Background: I'm writing ASP.NET MVC 3 Web app. I have a List<MyObject>
(actually several lists) of objects I want to keep in cache due to handy automatic expiration feature and thread-safety.
Each of those objects internally contains instance of System.Threading.Semaphore
used for internal Server push implementation.
So I wonder how will change my objects' lifecycle if I put them into cache? May this create problems with threading/NullReferenceExceptions if cache actually disposes objects it purges/etc.? Maybe some other obvious reasons not to do this?
TIA.
The cache doesn't explicitly dispose objects when they are ejected from the cache for whatever reason. You could prove this by testing it, but if this was the case it would be in the documentation, and it isn't:
http://msdn.microsoft.com/en-us/library/system.web.caching.cache.aspx
The lifecycle of the objects in the cache may be extended by being in the cache, since the cache is holding a reference to them. If you want to avoid this you can instead cache a weak reference.

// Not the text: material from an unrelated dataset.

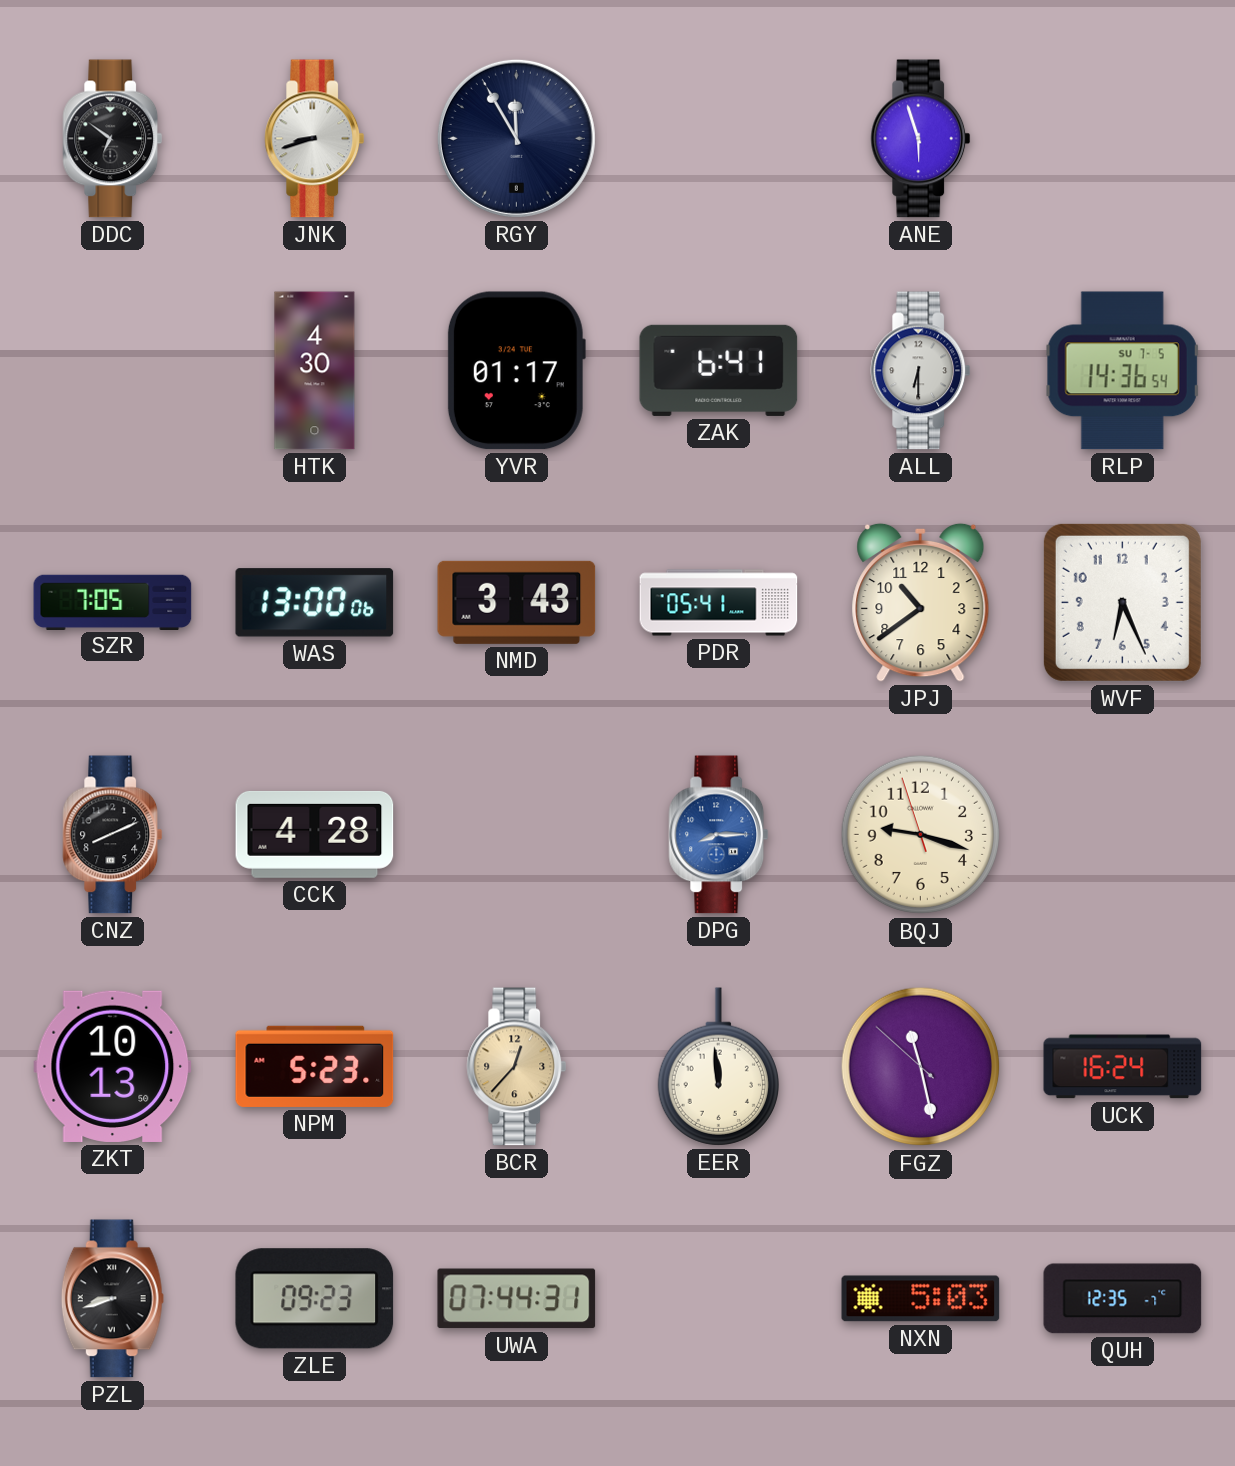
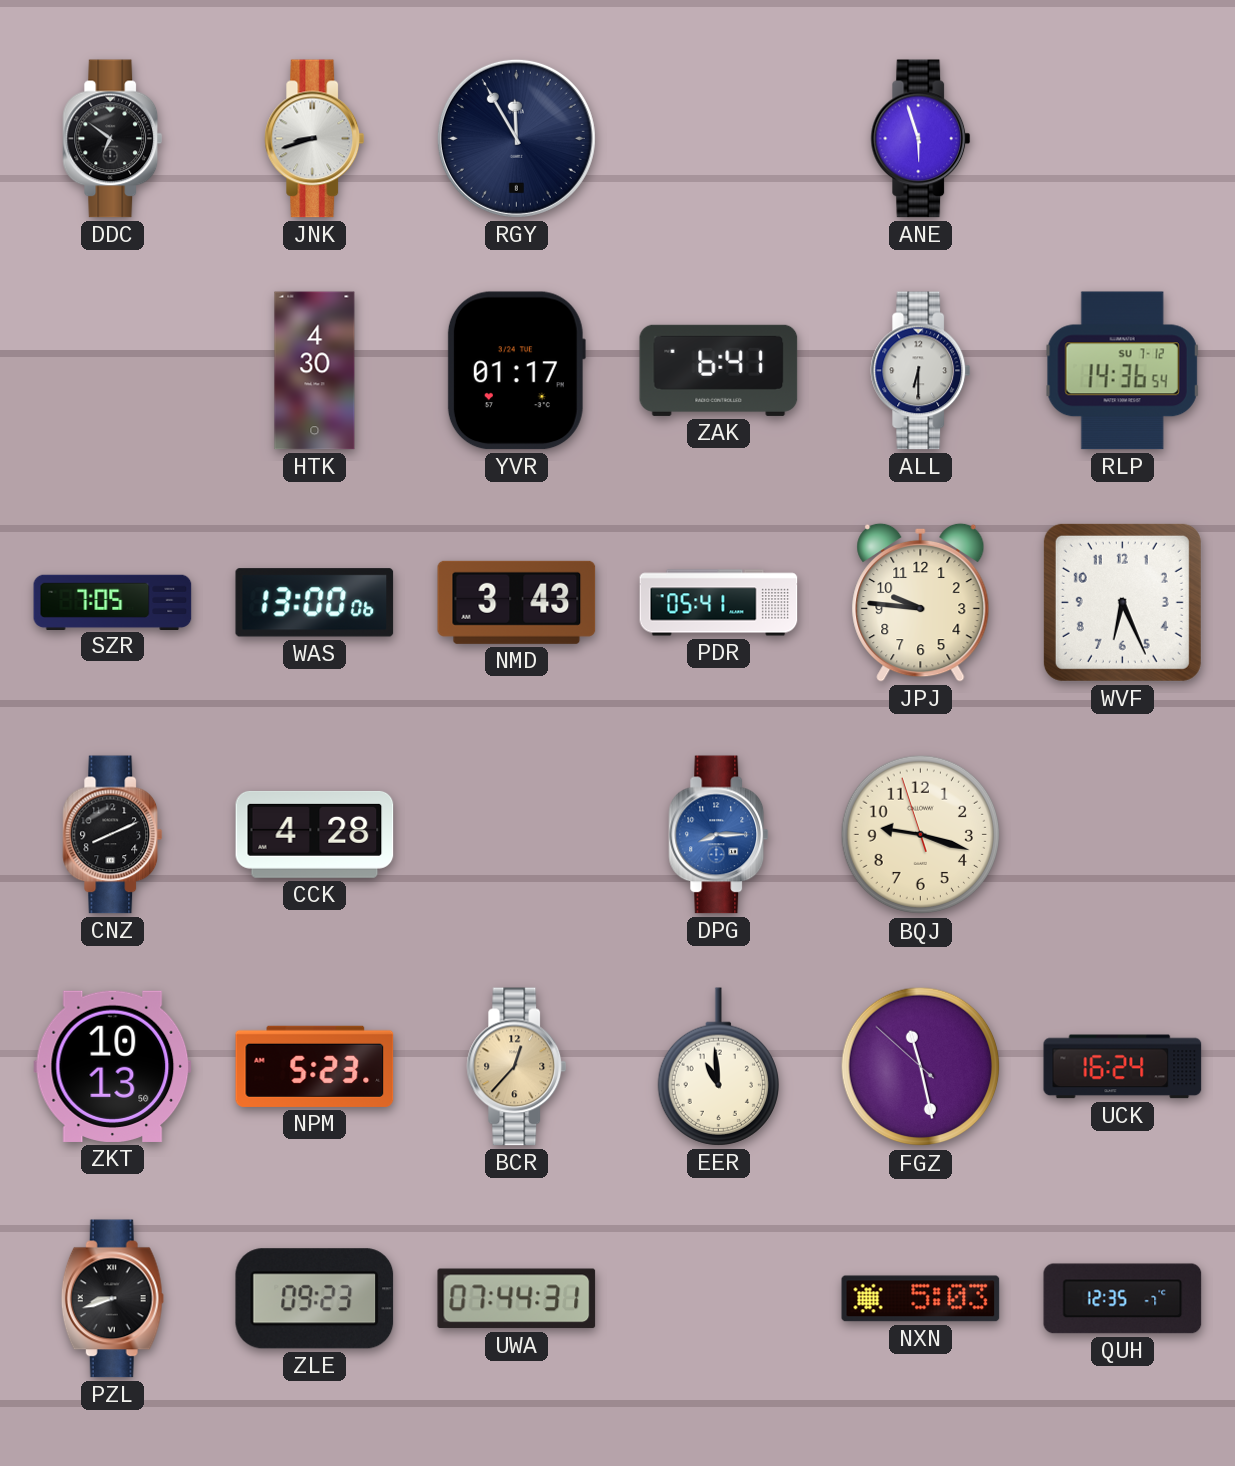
RLP date: SU 7-5 -> SU 7-12
JPJ: 10:39 -> 9:46
EER: 11:59 -> 10:59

http://msdn.microsoft.com/en-us/library/system.weakreference.aspx
If you do this there should be no lifecycle implications of storing the reference in the cache.
One thing to think about - you say you want to use the cache because it is thread safe. You should be aware that the cache object itself is thread safe, but if you cache a non-thread safe object in the cache that won't make the cached object itself automatically thread safe. Specifically List<T>
is not thread safe and storing it in the cache won't change this. Use the concurrent collections if you want to ensure thread safety.